次女と「コーギーって可愛いよね」なんて話になった。
「明日休みでしょ? 見に行くだけ行こうよ。」
まったくのノープラン。
「どこかで譲渡会やってないかな?」
ネットで調べると、少し遠いショッピングモールで譲渡会が開かれていた。
「見るだけ。見るだけだからね。」
そう言って出かけた。
年末のショッピングモールは大混雑。
入口前の広場では譲渡会が開かれ、たくさんのワンコたちがケージの中からこちらを見ていた。

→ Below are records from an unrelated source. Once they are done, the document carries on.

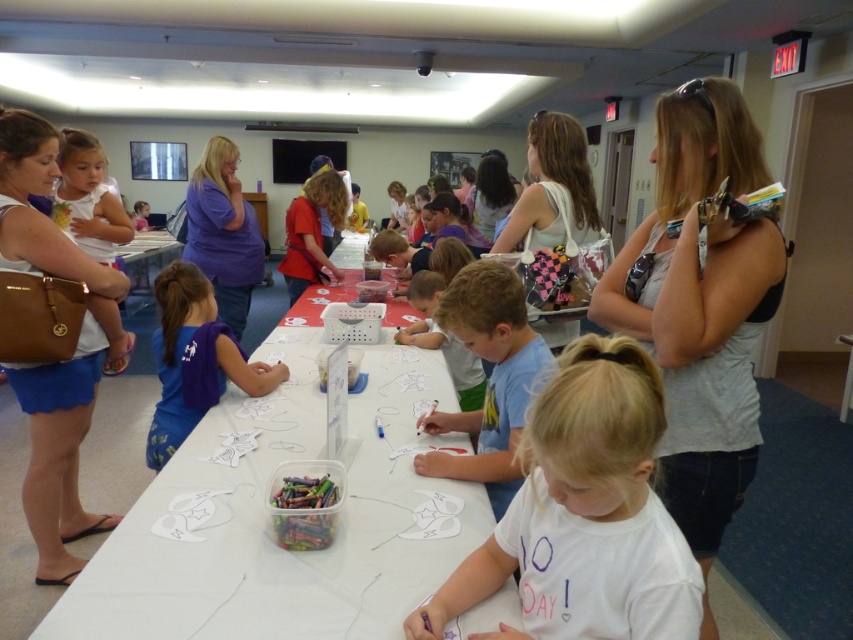 You are a photographer at the event and need to ensure both the blue cotton shirt at center and the light blue shirt at center are visible in the photo. Given their height difference, which shirt might you need to adjust to avoid blocking the other?

The blue cotton shirt at center is much taller than the light blue shirt at center, so you might need to adjust the blue cotton shirt at center to prevent it from blocking the shorter light blue shirt at center.

You are a participant in the craft activity at the table. You need to reach for the markers on the white paper table at center while standing next to the blue cotton shirt at center. Considering their heights, will you have to bend down or stand up to reach the markers?

The white paper table at center has a lesser height compared to the blue cotton shirt at center. Since the table is lower than the shirt, you would need to bend down to reach the markers on the white paper table at center. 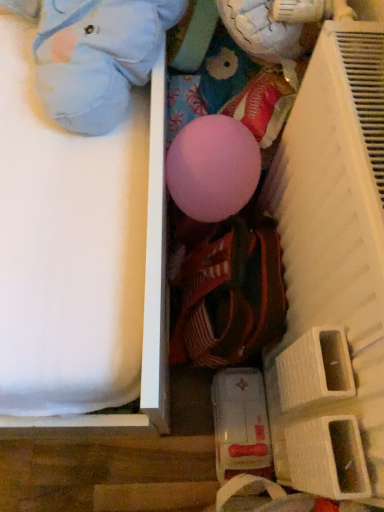 Question: From their relative heights in the image, would you say white plastic shelf at right is taller or shorter than light blue plush toy at upper left?

Choices:
 (A) short
 (B) tall

Answer: (B)

Question: Considering their positions, is white plastic shelf at right located in front of or behind light blue plush toy at upper left?

Choices:
 (A) front
 (B) behind

Answer: (A)

Question: Based on their positions, is white plastic shelf at right located to the left or right of light blue plush toy at upper left?

Choices:
 (A) left
 (B) right

Answer: (B)

Question: Is light blue plush toy at upper left in front of or behind white plastic shelf at right in the image?

Choices:
 (A) front
 (B) behind

Answer: (B)

Question: From their relative heights in the image, would you say light blue plush toy at upper left is taller or shorter than white plastic shelf at right?

Choices:
 (A) tall
 (B) short

Answer: (B)

Question: From a real-world perspective, is light blue plush toy at upper left physically located above or below white plastic shelf at right?

Choices:
 (A) below
 (B) above

Answer: (B)

Question: In the image, is light blue plush toy at upper left on the left side or the right side of white plastic shelf at right?

Choices:
 (A) left
 (B) right

Answer: (A) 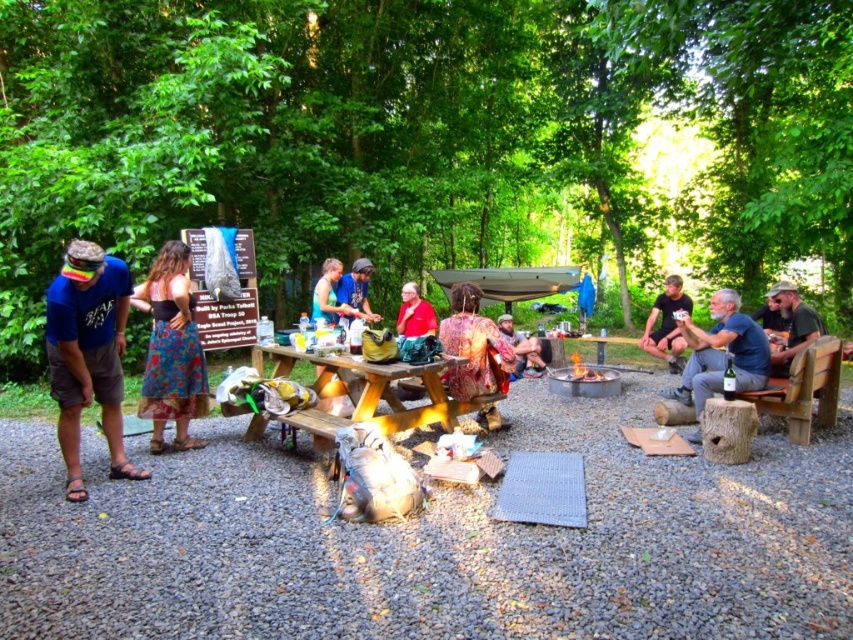 Which is above, floral fabric skirt at center or black t-shirt at right?

Positioned higher is black t-shirt at right.

Who is more distant from viewer, (149, 310) or (682, 346)?

The point (682, 346) is more distant.

At what (x,y) coordinates should I click in order to perform the action: click on floral fabric skirt at center. Please return your answer as a coordinate pair (x, y). Image resolution: width=853 pixels, height=640 pixels. Looking at the image, I should click on (171, 349).

Does wooden picnic table at center have a smaller size compared to denim jacket at center?

Actually, wooden picnic table at center might be larger than denim jacket at center.

At what (x,y) coordinates should I click in order to perform the action: click on wooden picnic table at center. Please return your answer as a coordinate pair (x, y). This screenshot has height=640, width=853. Looking at the image, I should click on (363, 392).

Where is `wooden picnic table at center`? The height and width of the screenshot is (640, 853). wooden picnic table at center is located at coordinates (363, 392).

Where is `wooden picnic table at center`? wooden picnic table at center is located at coordinates (363, 392).

Is blue fabric shirt at left wider than wooden picnic table at center?

No, blue fabric shirt at left is not wider than wooden picnic table at center.

Between point (86, 396) and point (248, 422), which one is positioned behind?

Positioned behind is point (248, 422).

Identify the location of blue fabric shirt at left. (88, 353). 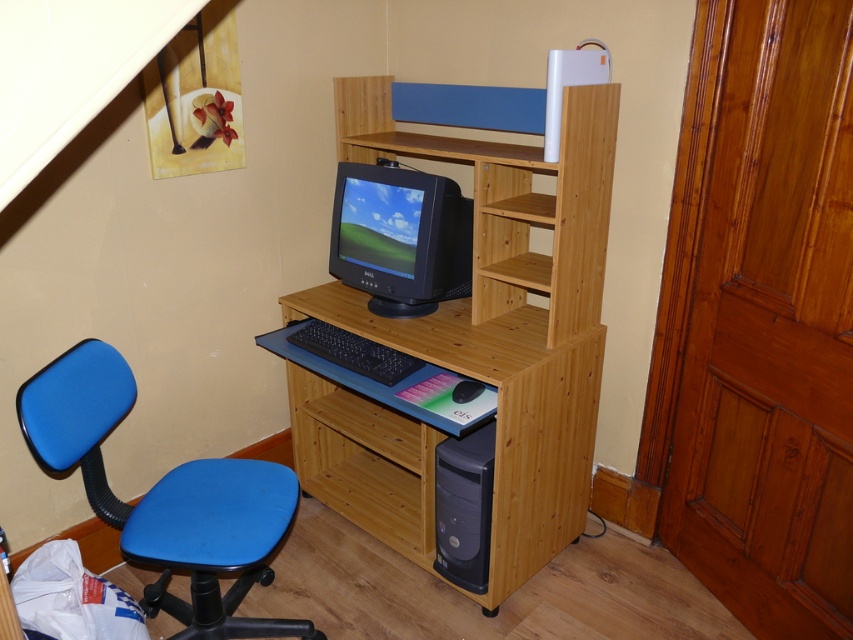 You are organizing your home office and want to place a new plant pot that is 12 inches tall. You have two options for placement either on the natural wood shelf at center or the black plastic computer at lower right. Based on their heights, which location can safely accommodate the plant pot without it being too tall?

The natural wood shelf at center is taller than the black plastic computer at lower right, so the plant pot can be placed on the natural wood shelf at center since it has sufficient height clearance.

You are setting up a new speaker for your desk. The speaker requires 10 inches of space to fit. Based on the scene, can the space between the natural wood shelf at center and matte black monitor at center accommodate the speaker?

The space between the natural wood shelf at center and matte black monitor at center is only 8.90 inches, which is less than the required 10 inches. Therefore, the speaker will not fit in that space.

You are organizing your home office and need to place a new item on the highest available surface. Given the natural wood shelf at center and the black plastic computer at lower right, which surface should you choose?

The natural wood shelf at center is located above the black plastic computer at lower right, so it is the higher surface and the best choice for placing the new item. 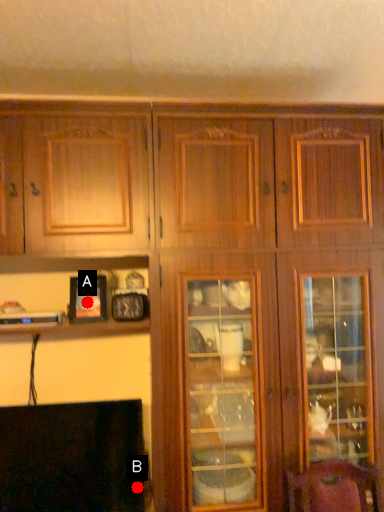 Question: Two points are circled on the image, labeled by A and B beside each circle. Among these points, which one is nearest to the camera?

Choices:
 (A) A is closer
 (B) B is closer

Answer: (B) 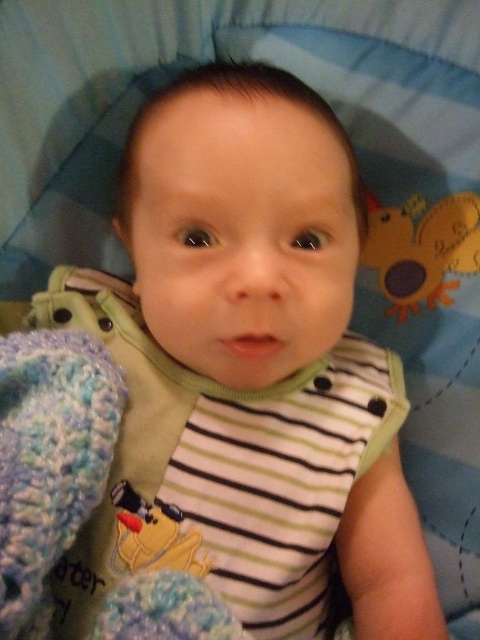 Question: Is matte yellow plush toy at upper right to the right of yellow plush duck at center from the viewer's perspective?

Choices:
 (A) no
 (B) yes

Answer: (B)

Question: Observing the image, what is the correct spatial positioning of matte yellow plush toy at upper right in reference to yellow plush duck at center?

Choices:
 (A) above
 (B) below

Answer: (A)

Question: Among these points, which one is farthest from the camera?

Choices:
 (A) (180, 552)
 (B) (368, 202)

Answer: (B)

Question: Which point is farther to the camera?

Choices:
 (A) (141, 550)
 (B) (397, 227)

Answer: (B)

Question: Can you confirm if matte yellow plush toy at upper right is thinner than yellow plush duck at center?

Choices:
 (A) no
 (B) yes

Answer: (A)

Question: Which object appears farthest from the camera in this image?

Choices:
 (A) matte yellow plush toy at upper right
 (B) yellow plush duck at center

Answer: (A) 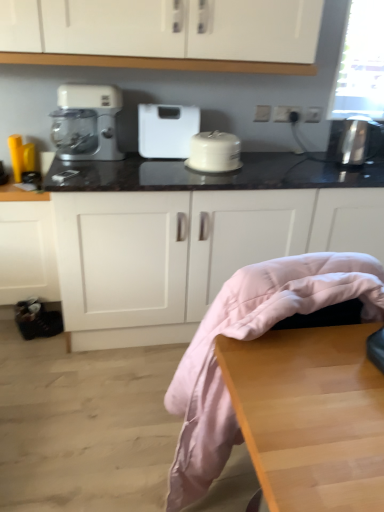 Question: Is wooden table at lower right at the right side of white glossy cake stand at center?

Choices:
 (A) yes
 (B) no

Answer: (A)

Question: Could you tell me if wooden table at lower right is facing white glossy cake stand at center?

Choices:
 (A) no
 (B) yes

Answer: (A)

Question: Is wooden table at lower right not within white glossy cake stand at center?

Choices:
 (A) yes
 (B) no

Answer: (A)

Question: Can you confirm if wooden table at lower right is taller than white glossy cake stand at center?

Choices:
 (A) yes
 (B) no

Answer: (A)

Question: Is wooden table at lower right further to camera compared to white glossy cake stand at center?

Choices:
 (A) no
 (B) yes

Answer: (A)

Question: In terms of width, does matte yellow kettle at left, which is the second appliance from right to left, look wider or thinner when compared to white glossy cake stand at center?

Choices:
 (A) thin
 (B) wide

Answer: (A)

Question: Considering the positions of matte yellow kettle at left, marked as the first appliance in a left-to-right arrangement, and white glossy cake stand at center in the image, is matte yellow kettle at left, marked as the first appliance in a left-to-right arrangement, bigger or smaller than white glossy cake stand at center?

Choices:
 (A) small
 (B) big

Answer: (A)

Question: From their relative heights in the image, would you say matte yellow kettle at left, marked as the first appliance in a left-to-right arrangement, is taller or shorter than white glossy cake stand at center?

Choices:
 (A) short
 (B) tall

Answer: (B)

Question: Is point (21, 167) positioned closer to the camera than point (238, 148)?

Choices:
 (A) closer
 (B) farther

Answer: (A)

Question: From a real-world perspective, is wooden table at lower right physically located above or below matte yellow kettle at left, marked as the first appliance in a left-to-right arrangement?

Choices:
 (A) below
 (B) above

Answer: (A)

Question: Considering the positions of point (329, 408) and point (26, 145), is point (329, 408) closer or farther from the camera than point (26, 145)?

Choices:
 (A) farther
 (B) closer

Answer: (B)

Question: Is wooden table at lower right inside or outside of matte yellow kettle at left, marked as the first appliance in a left-to-right arrangement?

Choices:
 (A) inside
 (B) outside

Answer: (B)

Question: Visually, is wooden table at lower right positioned to the left or to the right of matte yellow kettle at left, which is the second appliance from right to left?

Choices:
 (A) right
 (B) left

Answer: (A)

Question: From a real-world perspective, is white plastic scale at center above or below black marble countertop at center?

Choices:
 (A) above
 (B) below

Answer: (A)

Question: From their relative heights in the image, would you say white plastic scale at center is taller or shorter than black marble countertop at center?

Choices:
 (A) tall
 (B) short

Answer: (B) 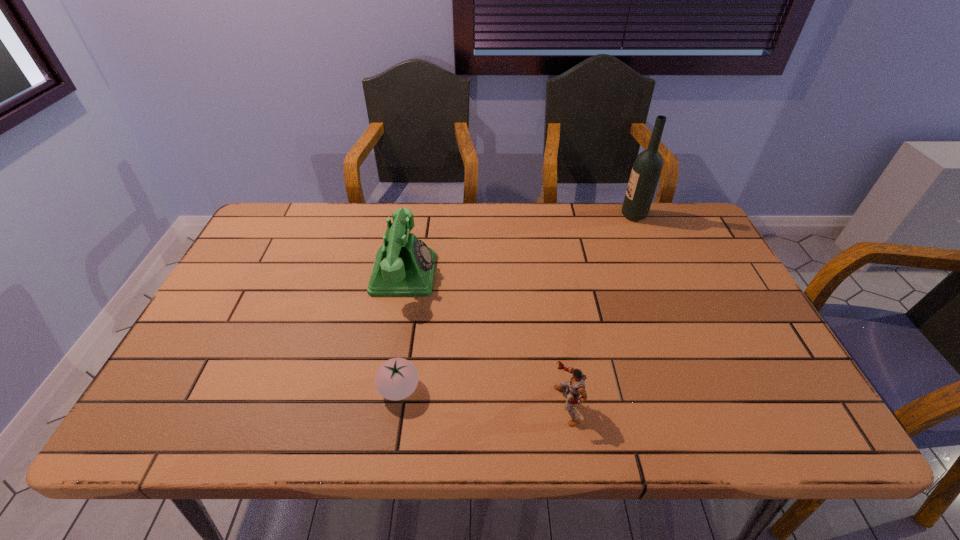 Identify the location of the tallest object. (646, 171).

This screenshot has width=960, height=540. Identify the location of the farthest object. (x=646, y=171).

Find the location of `telephone`. telephone is located at coordinates (404, 266).

Identify the location of the second farthest object. The height and width of the screenshot is (540, 960). (404, 266).

Image resolution: width=960 pixels, height=540 pixels. I want to click on the third object from left to right, so click(x=576, y=386).

Find the location of `the third tallest object`. the third tallest object is located at coordinates (576, 386).

In order to click on tomato in this screenshot , I will do `click(397, 378)`.

Locate an element on the screen. The image size is (960, 540). free point located on the labeled side of the wine bottle is located at coordinates (509, 215).

At what (x,y) coordinates should I click in order to perform the action: click on vacant area situated 0.370m on the labeled side of the wine bottle. Please return your answer as a coordinate pair (x, y). Looking at the image, I should click on (509, 215).

Identify the location of vacant space located 0.110m on the labeled side of the wine bottle. The width and height of the screenshot is (960, 540). (588, 215). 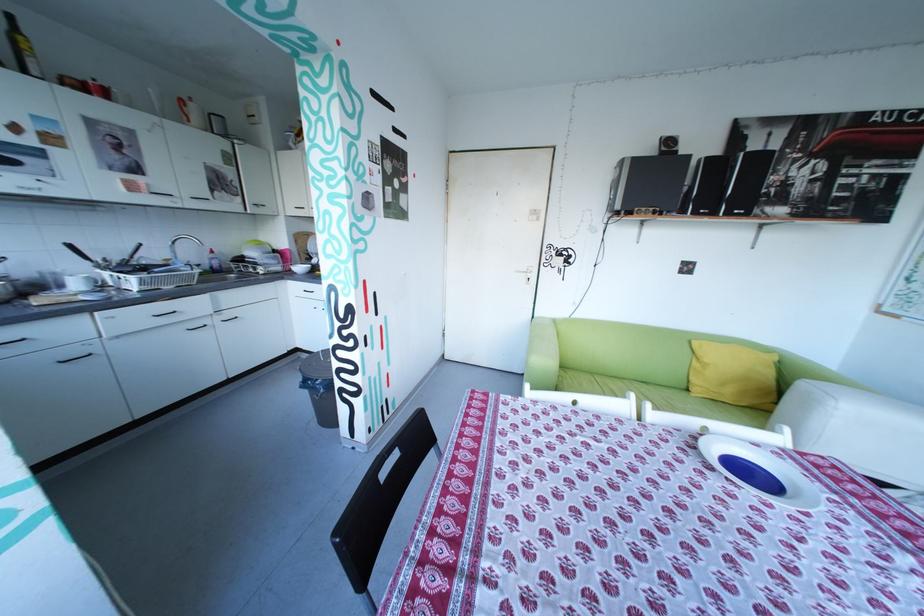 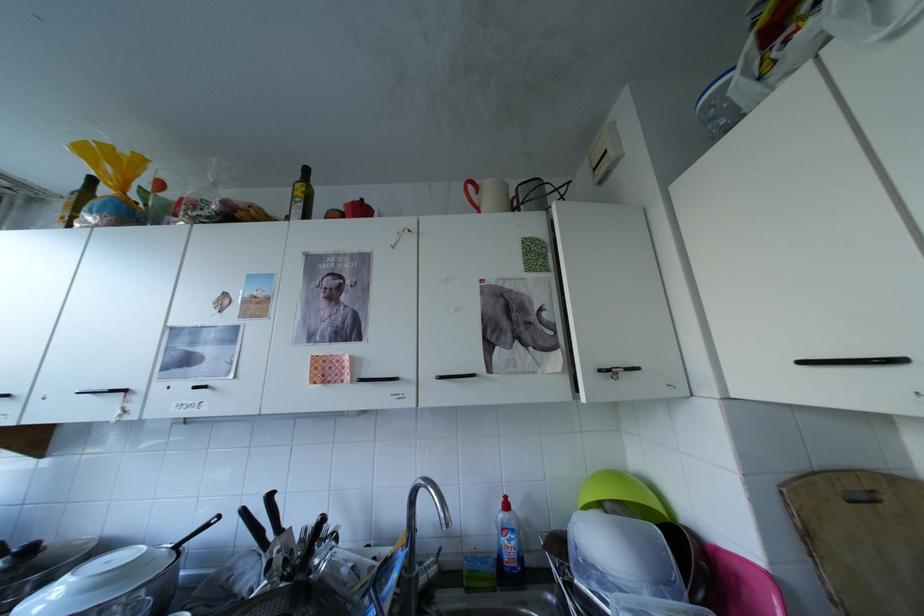 Find the pixel in the second image that matches [35,47] in the first image.

(309, 193) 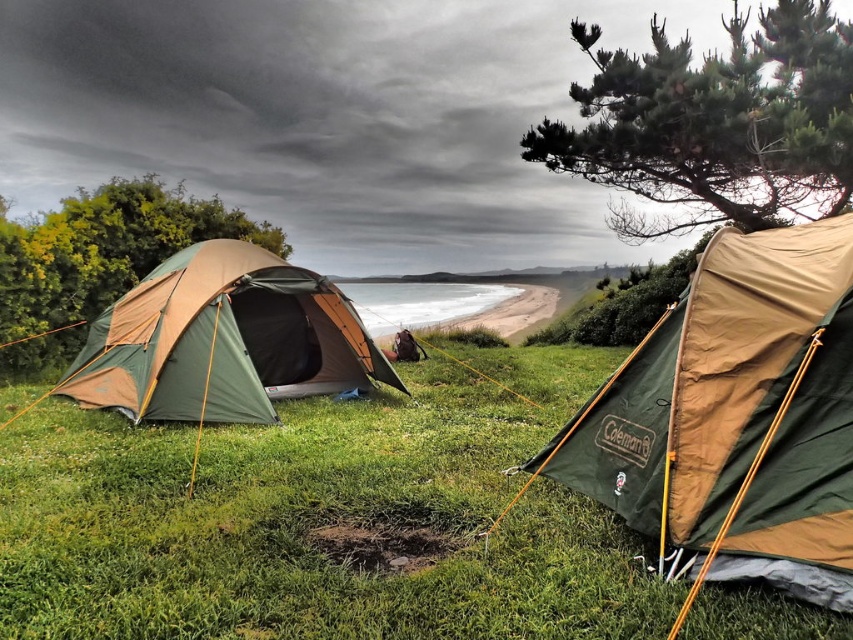 I want to click on green fabric tent at center, so click(730, 410).

Between point (831, 273) and point (111, 253), which one is positioned behind?

Positioned behind is point (111, 253).

Is point (645, 390) more distant than point (0, 308)?

No, it is not.

Where is `green fabric tent at center`? green fabric tent at center is located at coordinates [730, 410].

What do you see at coordinates (323, 518) in the screenshot?
I see `green grassy at center` at bounding box center [323, 518].

Is point (556, 362) positioned before point (103, 205)?

No, (556, 362) is further to viewer.

Where is `green grassy at center`? green grassy at center is located at coordinates (323, 518).

Who is taller, green grassy at center or green fabric tent at center?

Standing taller between the two is green fabric tent at center.

Consider the image. Who is higher up, green grassy at center or green fabric tent at center?

green fabric tent at center is above.

Who is more forward, (x=509, y=605) or (x=618, y=512)?

Point (x=509, y=605) is in front.

Image resolution: width=853 pixels, height=640 pixels. Identify the location of green grassy at center. (323, 518). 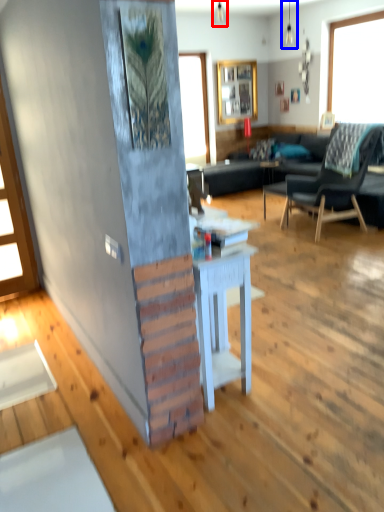 Question: Among these objects, which one is farthest to the camera, lamp (highlighted by a red box) or lamp (highlighted by a blue box)?

Choices:
 (A) lamp
 (B) lamp

Answer: (A) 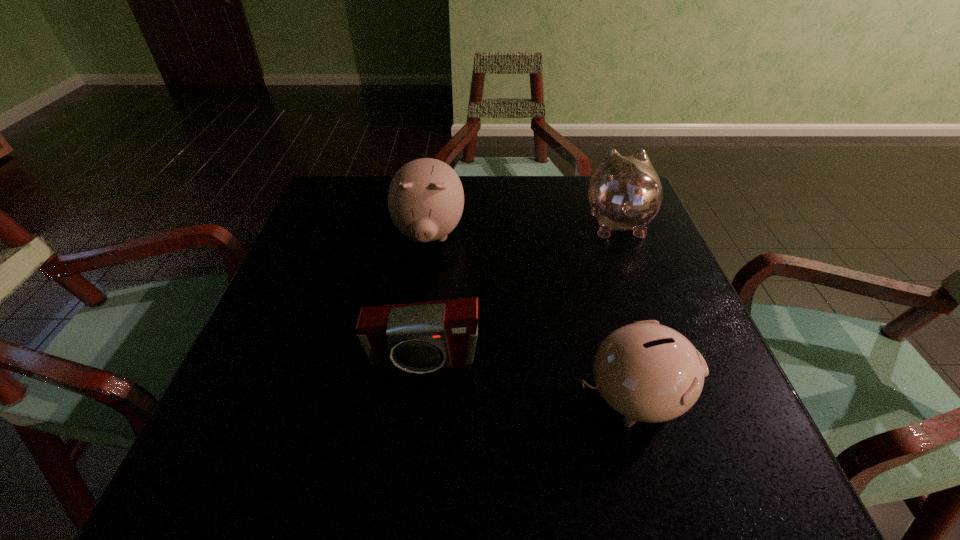 Find the location of a particular element. The width and height of the screenshot is (960, 540). vacant area between the leftmost piggy bank and the camera is located at coordinates (426, 299).

You are a GUI agent. You are given a task and a screenshot of the screen. Output one action in this format:
    pyautogui.click(x=<x>, y=<y>)
    Task: Click on the free space between the leftmost piggy bank and the shortest piggy bank
    This screenshot has height=540, width=960.
    Given the screenshot: What is the action you would take?
    pyautogui.click(x=531, y=316)

This screenshot has width=960, height=540. I want to click on object that is the closest to the camera, so click(647, 372).

Locate which object is the second closest to the leftmost piggy bank. Please provide its 2D coordinates. Your answer should be formatted as a tuple, i.e. [(x, y)], where the tuple contains the x and y coordinates of a point satisfying the conditions above.

[(625, 192)]

Identify the location of the second closest piggy bank to the shortest piggy bank. (625, 192).

This screenshot has width=960, height=540. Identify the location of piggy bank that is the second closest one to the leftmost piggy bank. (647, 372).

The height and width of the screenshot is (540, 960). I want to click on vacant space that satisfies the following two spatial constraints: 1. on the front-facing side of the nearest piggy bank; 2. on the right side of the camera, so click(x=419, y=398).

Identify the location of free space that satisfies the following two spatial constraints: 1. on the front-facing side of the camera; 2. on the left side of the shortest piggy bank. point(419,398).

Where is `vacant position in the image that satisfies the following two spatial constraints: 1. at the snout of the leftmost piggy bank; 2. on the right side of the nearest piggy bank`? vacant position in the image that satisfies the following two spatial constraints: 1. at the snout of the leftmost piggy bank; 2. on the right side of the nearest piggy bank is located at coordinates (407, 398).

ヨークシャーテリア、マルチーズ、イタリアングレーハウンド、チワワ、トイプードル、柴犬……。
でも、お目当てのコーギーはいなかった。
何匹か抱っこさせてもらった。
どの子も可愛い。
もう一度抱っこさせてもらった子もいた。
でも、なんだかしっくりこない。
「なんか違う。」
そう思いながら最後に抱っこしたのが、一匹の茶色いミニチュアダックスだった。
クソ可愛かった。
緊張して、小さくプルプル震えている。
連れて帰りたい。
でも、本当に最後まで責任を持って育てられるのかな。
いつか来るお別れに耐えられるのかな。
そんなことを考えていたら、気づけばもう午後になっていた。
次女は「連れて帰ろうよ」と言う。
妻は「ダメだよ、お金もかかるし、子どもたちの塾もあるし…」なんて言いながら、抱っこしたまま離さない。
何時間迷ったのかは覚えていない。
気づけば手続きをして、キャリーバッグを買って、ケージを買って、餌を買っていた。
「あれ? 見るだけじゃなかったっけ?」
しかもコーギーじゃない。
まあ、いっか。
クソ可愛いから。
帰りの車では、家族3人で名前を考えた。
「クッキー?」
「ネギ?」
「チョコ?」
どれもしっくりこない。
そのとき次女が言った。
「小麦色だから、コムギにしようよ。」
満場一致だった。
あのクソ寒い日に、クソ可愛いワンコを連れて帰ってきた。
そして今日。
麦子は僕の足元でゴロンと横になり、お腹を見せて気持ちよさそうに寝ている。
あの日、プルプル震えていた緊張は、もうどこにもない。
安心できる場所になれたんだと思うと、嬉しくなる。
麦子。
うちに来てくれて、本当にありがとう。
そして、あの日譲渡会で出会った他のワンコたちも、きっと今頃は誰かの大切な家族になって、こんな爽やかな朝を迎えているんだろうな。